Exercise instructions: Please give every line below again exactly, but not its pictures.

Material to process:
※ ※ ※
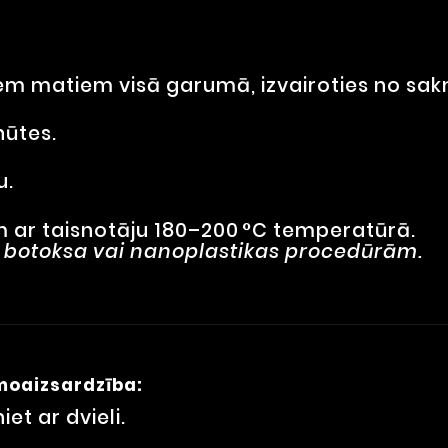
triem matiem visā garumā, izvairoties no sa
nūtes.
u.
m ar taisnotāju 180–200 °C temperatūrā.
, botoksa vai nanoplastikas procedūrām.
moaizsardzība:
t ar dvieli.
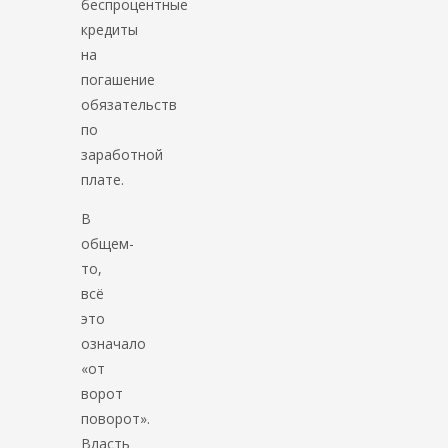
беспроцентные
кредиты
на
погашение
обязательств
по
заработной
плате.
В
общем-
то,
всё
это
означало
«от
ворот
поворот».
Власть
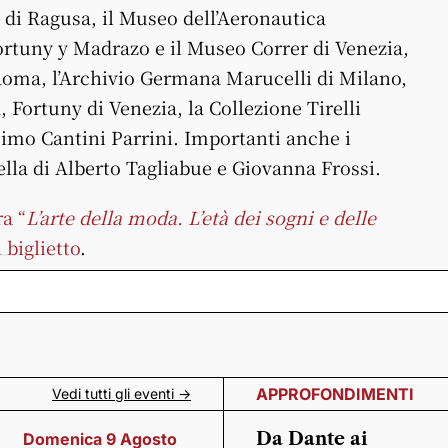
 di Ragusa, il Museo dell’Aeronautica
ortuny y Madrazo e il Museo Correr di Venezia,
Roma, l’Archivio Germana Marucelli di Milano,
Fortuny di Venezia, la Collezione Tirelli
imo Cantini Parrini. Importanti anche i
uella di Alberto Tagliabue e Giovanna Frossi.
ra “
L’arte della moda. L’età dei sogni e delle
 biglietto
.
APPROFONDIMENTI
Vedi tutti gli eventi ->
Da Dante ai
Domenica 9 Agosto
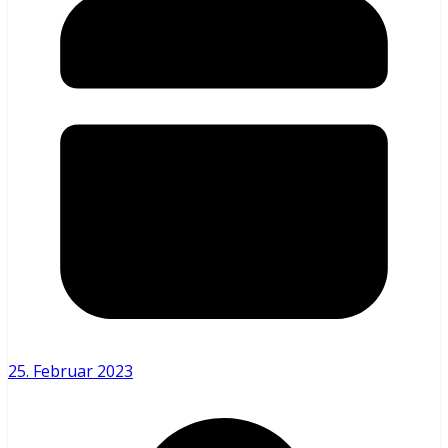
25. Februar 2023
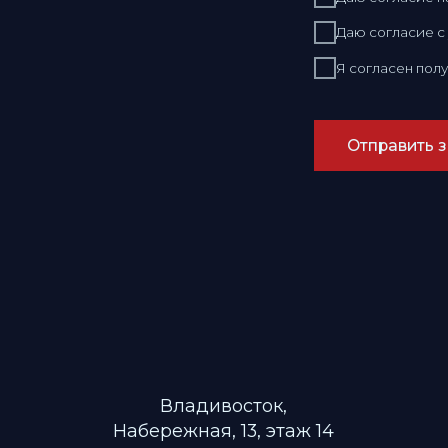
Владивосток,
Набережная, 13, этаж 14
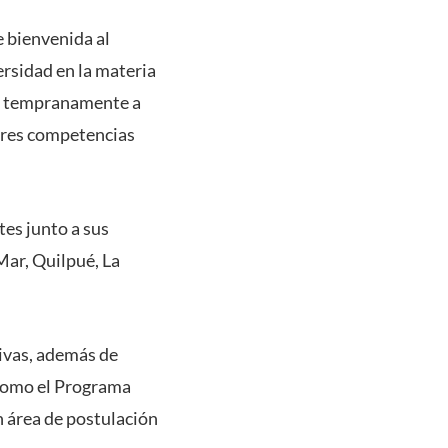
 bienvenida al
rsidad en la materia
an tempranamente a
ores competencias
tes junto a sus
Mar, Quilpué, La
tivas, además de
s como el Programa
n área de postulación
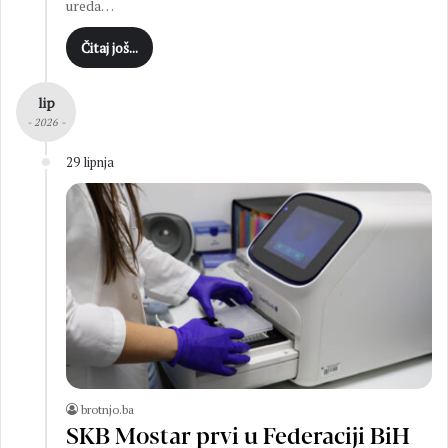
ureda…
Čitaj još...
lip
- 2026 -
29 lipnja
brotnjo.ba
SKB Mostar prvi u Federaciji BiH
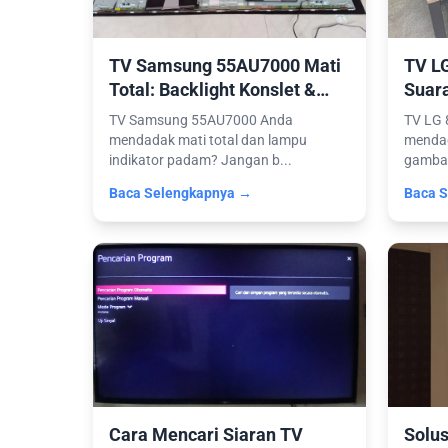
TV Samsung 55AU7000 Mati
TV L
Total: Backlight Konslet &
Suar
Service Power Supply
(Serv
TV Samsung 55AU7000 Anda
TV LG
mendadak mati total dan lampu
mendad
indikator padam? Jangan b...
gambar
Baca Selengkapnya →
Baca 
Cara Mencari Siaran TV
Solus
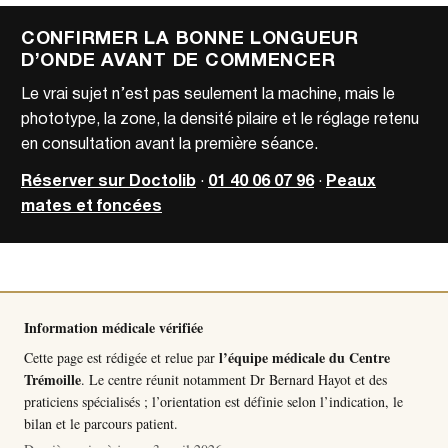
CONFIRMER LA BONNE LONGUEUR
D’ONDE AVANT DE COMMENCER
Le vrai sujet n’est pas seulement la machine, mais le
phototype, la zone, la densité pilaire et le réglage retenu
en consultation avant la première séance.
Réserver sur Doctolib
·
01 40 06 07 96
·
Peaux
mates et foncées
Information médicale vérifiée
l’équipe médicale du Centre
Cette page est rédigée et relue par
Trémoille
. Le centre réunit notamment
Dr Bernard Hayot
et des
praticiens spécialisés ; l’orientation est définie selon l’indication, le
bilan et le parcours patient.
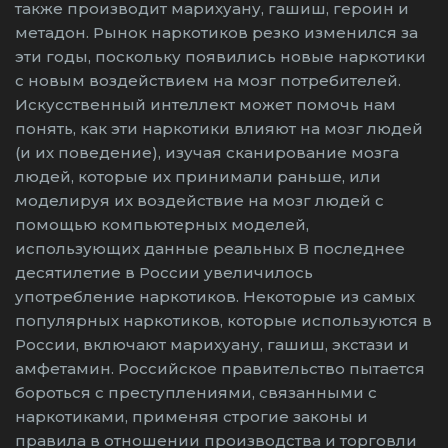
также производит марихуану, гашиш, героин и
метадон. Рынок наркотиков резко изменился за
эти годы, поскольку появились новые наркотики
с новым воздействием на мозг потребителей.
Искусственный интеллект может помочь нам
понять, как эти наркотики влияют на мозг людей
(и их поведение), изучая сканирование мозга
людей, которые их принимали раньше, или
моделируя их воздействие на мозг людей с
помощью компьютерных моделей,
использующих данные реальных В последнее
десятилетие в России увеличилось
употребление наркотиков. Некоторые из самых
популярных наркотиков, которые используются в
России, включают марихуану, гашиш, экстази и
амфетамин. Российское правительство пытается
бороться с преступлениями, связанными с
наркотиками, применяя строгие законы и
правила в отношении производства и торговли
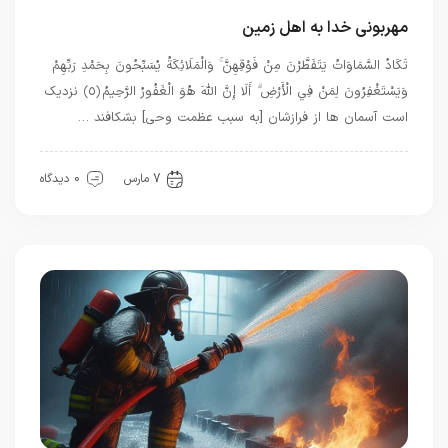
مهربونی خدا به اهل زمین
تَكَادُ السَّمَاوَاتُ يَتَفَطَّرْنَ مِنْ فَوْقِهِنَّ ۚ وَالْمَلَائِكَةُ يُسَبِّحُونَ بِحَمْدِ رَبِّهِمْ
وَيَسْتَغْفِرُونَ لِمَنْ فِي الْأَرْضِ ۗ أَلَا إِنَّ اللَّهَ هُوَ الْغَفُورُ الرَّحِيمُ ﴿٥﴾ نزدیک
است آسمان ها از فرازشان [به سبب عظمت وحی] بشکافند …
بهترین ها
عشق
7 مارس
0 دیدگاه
※ ※ ※
Solution:
triem matiem visā garumā, izvairoties no sa
nūtes.
u.
m ar taisnotāju 180–200 °C temperatūrā.
, botoksa vai nanoplastikas procedūrām.
moaizsardzība:
t ar dvieli.
беспроцентные
кредиты
на
погашение
обязательств
по
заработной
плате.
В
общем-
то,
всё
это
означало
«от
ворот
поворот».
Власть
 di Ragusa, il Museo dell’Aeronautica
ortuny y Madrazo e il Museo Correr di Venezia,
Roma, l’Archivio Germana Marucelli di Milano,
Fortuny di Venezia, la Collezione Tirelli
imo Cantini Parrini. Importanti anche i
uella di Alberto Tagliabue e Giovanna Frossi.
ra “
L’arte della moda. L’età dei sogni e delle
 biglietto
.
APPROFONDIMENTI
Vedi tutti gli eventi ->
Da Dante ai
Domenica 9 Agosto
25. Februar 2023
Владивосток,
Набережная, 13, этаж 14
 bienvenida al
rsidad en la materia
an tempranamente a
ores competencias
tes junto a sus
Mar, Quilpué, La
tivas, además de
s como el Programa
n área de postulación
ureda…
Čitaj još...
lip
- 2026 -
29 lipnja
brotnjo.ba
SKB Mostar prvi u Federaciji BiH
TV Samsung 55AU7000 Mati
TV L
Total: Backlight Konslet &
Suar
Service Power Supply
(Serv
TV Samsung 55AU7000 Anda
TV LG
mendadak mati total dan lampu
mendad
indikator padam? Jangan b...
gambar
Baca Selengkapnya →
Baca 
Cara Mencari Siaran TV
Solus
CONFIRMER LA BONNE LONGUEUR
D’ONDE AVANT DE COMMENCER
Le vrai sujet n’est pas seulement la machine, mais le
phototype, la zone, la densité pilaire et le réglage retenu
en consultation avant la première séance.
Réserver sur Doctolib
·
01 40 06 07 96
·
Peaux
mates et foncées
Information médicale vérifiée
l’équipe médicale du Centre
Cette page est rédigée et relue par
Trémoille
. Le centre réunit notamment
Dr Bernard Hayot
et des
praticiens spécialisés ; l’orientation est définie selon l’indication, le
bilan et le parcours patient.
также производит марихуану, гашиш, героин и
метадон. Рынок наркотиков резко изменился за
эти годы, поскольку появились новые наркотики
с новым воздействием на мозг потребителей.
Искусственный интеллект может помочь нам
понять, как эти наркотики влияют на мозг людей
(и их поведение), изучая сканирование мозга
людей, которые их принимали раньше, или
моделируя их воздействие на мозг людей с
помощью компьютерных моделей,
использующих данные реальных В последнее
десятилетие в России увеличилось
употребление наркотиков. Некоторые из самых
популярных наркотиков, которые используются в
России, включают марихуану, гашиш, экстази и
амфетамин. Российское правительство пытается
бороться с преступлениями, связанными с
наркотиками, применяя строгие законы и
правила в отношении производства и торговли
مهربونی خدا به اهل زمین
تَكَادُ السَّمَاوَاتُ يَتَفَطَّرْنَ مِنْ فَوْقِهِنَّ ۚ وَالْمَلَائِكَةُ يُسَبِّحُونَ بِحَمْدِ رَبِّهِمْ
وَيَسْتَغْفِرُونَ لِمَنْ فِي الْأَرْضِ ۗ أَلَا إِنَّ اللَّهَ هُوَ الْغَفُورُ الرَّحِيمُ ﴿٥﴾ نزدیک
است آسمان ها از فرازشان [به سبب عظمت وحی] بشکافند …
بهترین ها
عشق
7 مارس
0 دیدگاه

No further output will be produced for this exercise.